By Troy Stangarone
When scholars and historians look back on the Seoul G-20, it is likely to be seen as a brief interregnum between crises rather than the first post-crisis summit that many world leaders had hoped it would be at the time. Since the Seoul Summit last November, the world has faced growing concerns of a return to recession and a second financial crisis focused in the Euro zone area.
The Seoul Summit was a turning point for the G-20. Much of the work that had been done to address the financial crisis was formally endorsed at the Seoul Summit. World leaders adopted new capital requirements to make the financial system more robust under Basel III and endorsed work by the Financial Stability Board to address systemically important financial institutions.
Since some of the key highlights of the Seoul Summit consisted of formally endorsing ongoing work from earlier G-20 summits, the key for considering the Seoul summit’s success a year later rests with the new issues that Korea added to the agenda and how they meet ongoing global challenges.
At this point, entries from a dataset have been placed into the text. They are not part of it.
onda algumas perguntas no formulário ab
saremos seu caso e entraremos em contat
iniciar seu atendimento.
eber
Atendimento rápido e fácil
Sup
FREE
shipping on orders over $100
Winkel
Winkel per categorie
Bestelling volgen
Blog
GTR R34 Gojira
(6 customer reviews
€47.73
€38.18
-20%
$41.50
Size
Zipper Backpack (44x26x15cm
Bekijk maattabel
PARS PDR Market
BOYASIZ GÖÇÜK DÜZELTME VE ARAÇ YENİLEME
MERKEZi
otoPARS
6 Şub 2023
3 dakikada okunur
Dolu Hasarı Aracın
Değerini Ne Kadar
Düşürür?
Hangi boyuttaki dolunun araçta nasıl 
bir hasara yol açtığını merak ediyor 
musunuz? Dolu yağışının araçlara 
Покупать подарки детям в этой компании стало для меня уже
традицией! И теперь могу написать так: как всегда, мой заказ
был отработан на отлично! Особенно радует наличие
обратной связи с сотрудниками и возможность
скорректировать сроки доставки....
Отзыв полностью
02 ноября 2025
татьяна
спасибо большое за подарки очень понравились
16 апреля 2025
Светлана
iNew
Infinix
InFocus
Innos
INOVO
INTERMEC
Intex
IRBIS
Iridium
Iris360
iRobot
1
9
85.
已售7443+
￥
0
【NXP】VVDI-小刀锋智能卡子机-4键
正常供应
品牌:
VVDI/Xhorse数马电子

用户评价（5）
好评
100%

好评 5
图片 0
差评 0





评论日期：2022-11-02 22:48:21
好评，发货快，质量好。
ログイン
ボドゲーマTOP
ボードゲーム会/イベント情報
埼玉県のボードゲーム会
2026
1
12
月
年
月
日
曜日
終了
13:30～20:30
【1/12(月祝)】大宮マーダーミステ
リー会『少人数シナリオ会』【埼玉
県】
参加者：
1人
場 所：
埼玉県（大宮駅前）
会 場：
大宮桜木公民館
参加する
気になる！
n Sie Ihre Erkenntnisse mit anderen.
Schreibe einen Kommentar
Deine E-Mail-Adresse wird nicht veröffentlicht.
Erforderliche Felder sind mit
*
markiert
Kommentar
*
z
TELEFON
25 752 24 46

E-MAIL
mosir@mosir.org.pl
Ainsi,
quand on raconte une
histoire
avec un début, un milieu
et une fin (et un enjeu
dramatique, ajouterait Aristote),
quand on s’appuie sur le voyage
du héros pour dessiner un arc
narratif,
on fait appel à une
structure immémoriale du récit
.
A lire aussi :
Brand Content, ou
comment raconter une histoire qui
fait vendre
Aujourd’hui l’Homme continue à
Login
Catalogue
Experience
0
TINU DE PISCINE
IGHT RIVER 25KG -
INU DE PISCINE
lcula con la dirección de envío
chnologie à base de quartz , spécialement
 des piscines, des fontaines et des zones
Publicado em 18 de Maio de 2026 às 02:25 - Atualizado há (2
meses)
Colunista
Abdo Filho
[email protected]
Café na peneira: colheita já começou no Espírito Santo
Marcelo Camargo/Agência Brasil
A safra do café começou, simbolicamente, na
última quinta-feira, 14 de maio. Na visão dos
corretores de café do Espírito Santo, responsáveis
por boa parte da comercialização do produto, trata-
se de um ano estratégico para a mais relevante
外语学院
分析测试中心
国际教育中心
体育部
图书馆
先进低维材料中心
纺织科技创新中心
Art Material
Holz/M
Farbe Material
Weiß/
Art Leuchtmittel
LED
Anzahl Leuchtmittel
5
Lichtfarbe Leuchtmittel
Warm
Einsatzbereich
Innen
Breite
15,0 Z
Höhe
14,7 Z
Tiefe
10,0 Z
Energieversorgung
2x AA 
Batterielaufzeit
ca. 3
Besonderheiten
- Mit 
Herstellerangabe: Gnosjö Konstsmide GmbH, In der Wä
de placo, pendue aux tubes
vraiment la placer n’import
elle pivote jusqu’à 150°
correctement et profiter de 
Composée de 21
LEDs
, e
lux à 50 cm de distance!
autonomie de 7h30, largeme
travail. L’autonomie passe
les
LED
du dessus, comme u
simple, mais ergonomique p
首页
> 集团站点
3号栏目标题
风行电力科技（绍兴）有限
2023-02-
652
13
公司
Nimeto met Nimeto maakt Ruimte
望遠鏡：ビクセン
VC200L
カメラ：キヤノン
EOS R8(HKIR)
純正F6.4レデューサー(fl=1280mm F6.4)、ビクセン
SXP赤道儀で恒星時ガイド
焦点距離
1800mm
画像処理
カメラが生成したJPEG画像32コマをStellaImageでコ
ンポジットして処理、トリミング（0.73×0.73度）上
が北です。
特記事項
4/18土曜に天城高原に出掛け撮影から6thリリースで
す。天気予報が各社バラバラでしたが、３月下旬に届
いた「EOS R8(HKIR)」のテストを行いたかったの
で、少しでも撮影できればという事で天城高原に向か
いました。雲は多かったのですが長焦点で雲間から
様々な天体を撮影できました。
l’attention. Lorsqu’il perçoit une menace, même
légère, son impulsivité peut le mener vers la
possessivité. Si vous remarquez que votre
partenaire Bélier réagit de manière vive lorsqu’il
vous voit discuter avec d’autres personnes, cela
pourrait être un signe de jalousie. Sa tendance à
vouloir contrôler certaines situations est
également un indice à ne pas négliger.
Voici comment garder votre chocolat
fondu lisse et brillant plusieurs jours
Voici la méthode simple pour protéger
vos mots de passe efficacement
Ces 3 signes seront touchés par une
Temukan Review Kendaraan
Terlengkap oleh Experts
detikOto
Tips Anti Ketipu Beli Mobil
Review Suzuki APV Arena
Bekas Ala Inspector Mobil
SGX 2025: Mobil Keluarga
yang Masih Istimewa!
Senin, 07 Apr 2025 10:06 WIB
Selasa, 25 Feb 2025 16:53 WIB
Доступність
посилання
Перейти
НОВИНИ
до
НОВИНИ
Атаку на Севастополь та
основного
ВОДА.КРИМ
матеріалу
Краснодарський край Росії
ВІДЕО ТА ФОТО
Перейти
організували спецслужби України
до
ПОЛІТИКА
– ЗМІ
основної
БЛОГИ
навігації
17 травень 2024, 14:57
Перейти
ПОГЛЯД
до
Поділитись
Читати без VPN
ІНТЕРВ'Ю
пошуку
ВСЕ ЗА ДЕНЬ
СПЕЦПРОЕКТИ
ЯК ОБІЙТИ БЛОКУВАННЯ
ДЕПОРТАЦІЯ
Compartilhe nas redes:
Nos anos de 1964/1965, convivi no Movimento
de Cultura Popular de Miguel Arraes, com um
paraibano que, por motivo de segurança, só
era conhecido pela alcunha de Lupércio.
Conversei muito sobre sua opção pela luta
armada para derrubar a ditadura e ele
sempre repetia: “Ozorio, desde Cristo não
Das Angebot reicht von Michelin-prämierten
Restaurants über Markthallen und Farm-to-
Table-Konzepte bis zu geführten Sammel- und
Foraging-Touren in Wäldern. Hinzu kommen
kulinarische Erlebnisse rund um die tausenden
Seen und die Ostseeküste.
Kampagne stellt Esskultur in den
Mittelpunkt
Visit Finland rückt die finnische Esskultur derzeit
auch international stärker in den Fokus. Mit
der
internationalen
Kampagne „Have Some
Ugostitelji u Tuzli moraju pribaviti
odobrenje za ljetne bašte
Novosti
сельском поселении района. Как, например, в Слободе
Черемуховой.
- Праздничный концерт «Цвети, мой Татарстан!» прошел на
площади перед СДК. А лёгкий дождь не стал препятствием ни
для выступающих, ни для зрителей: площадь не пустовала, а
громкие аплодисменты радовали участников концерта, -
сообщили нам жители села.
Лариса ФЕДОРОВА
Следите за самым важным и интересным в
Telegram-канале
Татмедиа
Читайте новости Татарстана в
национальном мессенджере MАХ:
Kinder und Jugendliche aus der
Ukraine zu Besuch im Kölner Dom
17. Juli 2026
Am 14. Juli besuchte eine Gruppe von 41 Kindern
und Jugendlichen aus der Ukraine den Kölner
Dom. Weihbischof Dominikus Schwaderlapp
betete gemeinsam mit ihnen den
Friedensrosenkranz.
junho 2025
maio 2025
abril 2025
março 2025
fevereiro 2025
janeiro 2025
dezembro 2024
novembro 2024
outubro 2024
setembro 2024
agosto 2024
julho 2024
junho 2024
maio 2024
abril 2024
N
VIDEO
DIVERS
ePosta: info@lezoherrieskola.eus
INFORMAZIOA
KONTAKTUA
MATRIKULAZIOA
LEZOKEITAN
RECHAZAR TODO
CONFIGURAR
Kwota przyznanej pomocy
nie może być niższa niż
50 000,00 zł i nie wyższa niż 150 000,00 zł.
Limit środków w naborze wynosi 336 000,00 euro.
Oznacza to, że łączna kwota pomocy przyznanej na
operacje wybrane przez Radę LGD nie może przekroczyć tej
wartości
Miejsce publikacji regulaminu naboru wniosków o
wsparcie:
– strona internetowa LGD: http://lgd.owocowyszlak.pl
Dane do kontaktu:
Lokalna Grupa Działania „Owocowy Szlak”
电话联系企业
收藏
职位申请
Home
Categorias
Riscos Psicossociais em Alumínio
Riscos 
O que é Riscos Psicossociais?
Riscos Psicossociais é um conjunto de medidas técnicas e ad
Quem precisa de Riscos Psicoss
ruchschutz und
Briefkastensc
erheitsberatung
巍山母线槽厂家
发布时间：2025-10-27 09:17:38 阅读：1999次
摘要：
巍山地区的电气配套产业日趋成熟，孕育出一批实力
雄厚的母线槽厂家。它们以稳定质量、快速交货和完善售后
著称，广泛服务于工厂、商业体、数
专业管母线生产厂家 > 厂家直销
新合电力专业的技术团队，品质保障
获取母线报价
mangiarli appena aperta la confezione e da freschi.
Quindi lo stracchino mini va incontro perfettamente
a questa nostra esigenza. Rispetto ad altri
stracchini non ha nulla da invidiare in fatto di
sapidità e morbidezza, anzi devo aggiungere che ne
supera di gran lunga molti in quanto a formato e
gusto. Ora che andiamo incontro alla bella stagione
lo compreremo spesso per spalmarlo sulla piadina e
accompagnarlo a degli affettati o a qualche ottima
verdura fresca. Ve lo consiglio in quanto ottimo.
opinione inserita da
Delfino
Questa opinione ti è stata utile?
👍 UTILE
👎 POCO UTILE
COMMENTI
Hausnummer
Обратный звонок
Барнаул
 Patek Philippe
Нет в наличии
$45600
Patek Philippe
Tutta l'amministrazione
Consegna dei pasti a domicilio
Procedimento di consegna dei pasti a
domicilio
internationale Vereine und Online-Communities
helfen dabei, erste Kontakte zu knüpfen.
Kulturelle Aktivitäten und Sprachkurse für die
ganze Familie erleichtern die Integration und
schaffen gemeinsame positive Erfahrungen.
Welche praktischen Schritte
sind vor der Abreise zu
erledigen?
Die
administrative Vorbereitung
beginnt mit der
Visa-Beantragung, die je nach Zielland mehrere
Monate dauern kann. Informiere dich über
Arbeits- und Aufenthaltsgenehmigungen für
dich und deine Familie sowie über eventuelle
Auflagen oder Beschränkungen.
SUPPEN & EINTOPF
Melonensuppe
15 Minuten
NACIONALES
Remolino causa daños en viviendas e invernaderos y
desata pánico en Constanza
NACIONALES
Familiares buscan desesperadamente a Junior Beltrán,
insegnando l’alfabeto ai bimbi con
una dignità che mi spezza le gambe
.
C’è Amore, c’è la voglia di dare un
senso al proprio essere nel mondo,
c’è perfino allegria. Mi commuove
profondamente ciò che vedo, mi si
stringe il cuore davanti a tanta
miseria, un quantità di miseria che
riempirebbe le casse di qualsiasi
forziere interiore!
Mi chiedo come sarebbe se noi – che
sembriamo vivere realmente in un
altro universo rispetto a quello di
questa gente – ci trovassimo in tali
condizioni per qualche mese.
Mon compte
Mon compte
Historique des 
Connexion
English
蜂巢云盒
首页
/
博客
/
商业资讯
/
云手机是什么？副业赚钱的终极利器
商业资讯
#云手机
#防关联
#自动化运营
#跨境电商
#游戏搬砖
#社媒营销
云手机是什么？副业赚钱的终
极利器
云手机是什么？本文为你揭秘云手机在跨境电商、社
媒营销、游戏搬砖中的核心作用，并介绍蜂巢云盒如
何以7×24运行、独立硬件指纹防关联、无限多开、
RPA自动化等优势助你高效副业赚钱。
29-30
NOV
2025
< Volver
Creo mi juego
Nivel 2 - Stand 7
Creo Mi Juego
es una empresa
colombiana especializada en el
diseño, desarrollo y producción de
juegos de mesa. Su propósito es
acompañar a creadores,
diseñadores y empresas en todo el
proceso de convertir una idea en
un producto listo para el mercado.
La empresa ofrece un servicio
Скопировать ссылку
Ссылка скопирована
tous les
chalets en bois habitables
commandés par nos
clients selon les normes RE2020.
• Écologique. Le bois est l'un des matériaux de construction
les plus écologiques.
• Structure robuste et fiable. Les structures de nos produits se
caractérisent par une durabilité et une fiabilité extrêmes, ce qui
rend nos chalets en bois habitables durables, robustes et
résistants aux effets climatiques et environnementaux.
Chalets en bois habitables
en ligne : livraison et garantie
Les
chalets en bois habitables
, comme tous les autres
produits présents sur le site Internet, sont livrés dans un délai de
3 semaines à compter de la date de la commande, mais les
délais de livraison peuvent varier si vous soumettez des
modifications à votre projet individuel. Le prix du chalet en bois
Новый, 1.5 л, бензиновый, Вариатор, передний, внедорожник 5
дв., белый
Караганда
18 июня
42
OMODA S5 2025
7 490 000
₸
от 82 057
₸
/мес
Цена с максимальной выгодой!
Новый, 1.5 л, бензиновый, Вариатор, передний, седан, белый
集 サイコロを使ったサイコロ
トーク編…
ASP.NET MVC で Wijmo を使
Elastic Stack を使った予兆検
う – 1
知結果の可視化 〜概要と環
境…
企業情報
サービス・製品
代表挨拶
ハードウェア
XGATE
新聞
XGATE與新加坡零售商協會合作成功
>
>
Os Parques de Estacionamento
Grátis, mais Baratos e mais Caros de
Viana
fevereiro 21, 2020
For the Seoul Summit Korea added three items to the agenda – financial safety nets, the Seoul Development Consensus, and the Business Summit.
Of Seoul’s contribution to the G-20, the push for the introduction of financial safety nets looks the most prescient should the world fall into a second financial crisis. Work on this issue led to the endorsement of enhancements to the IMF’s Flexible Credit Line (FCL), specifically the introduction of the multi-country FLC for when many countries are exposed to a common shock. Leaders also backed the introduction of a Precautionary Credit Line (PCL) at the IMF. The PCL was designed to make precautionary liquidity available to countries with sound fundamentals and policies, but moderate market vulnerabilities. The Cannes Summit saw the addition of Precautionary and Liquidity Line to further enhance the IMF’s flexibility in providing liquidity, while the issue of enhancing the global financial safety net is set to stay on the G-20 agenda as Mexico takes over the leadership in 2012.
The issue of the Seoul Development Consensus is more complex. The development agenda remained on the G-20 agenda, but took a backseat to the European sovereign debt crisis which consumed the talks in Cannes. Leaders reaffirmed their support for the Seoul Development Consensus, but also acknowledged that G-20 officials did not meet on this issue until September of this year. While the G-20 did announce some additional measures on development, the most progress seemed to be made on efforts to address food security and high volatility in food prices. To this end, the G-20 adopted the Action Plan on Food Price Volatility and Agriculture, which will address agricultural productivity and take steps to address the volatility in food prices.
The last contribution to the G-20 is the Business Summit, or B-20. The gathering of world business leaders takes place in conjunction with the G-20 summit to help provide world leaders with the prospective of business on the issues they face. While likely a worthwhile endeavor, this is perhaps the one contribution to the G-20 by Seoul that has to date shown the least progress, but also looks set to continue.
In light of the significant economic uncertainty that has taken place in Europe since the Seoul G-20, its achievements have held up quite well. In fact, if the world does experience another financial crisis in the near future, its efforts to push for financial safety nets will have made a significant contribution to the global economy. However, the area with the most promise for Seoul to leave a lasting impression on the G-20 is in the area of development. Strong, sustainable global growth is dependent upon helping the world’s developing nations meet their potential, and properly addressed the development agenda could play a significant part in this process. While the need to focus on the sovereign debt crisis is understandable, if Mexico and the G-20 pick up the development agenda to provide aid to Africa or assistance to the transitioning economies of the Arab Spring, this could be Seoul’s true G-20 legacy.
Troy Stangarone is the Senior Director of Congressional Affairs and Trade for the Korea Economic Institute. The views expressed here are his own.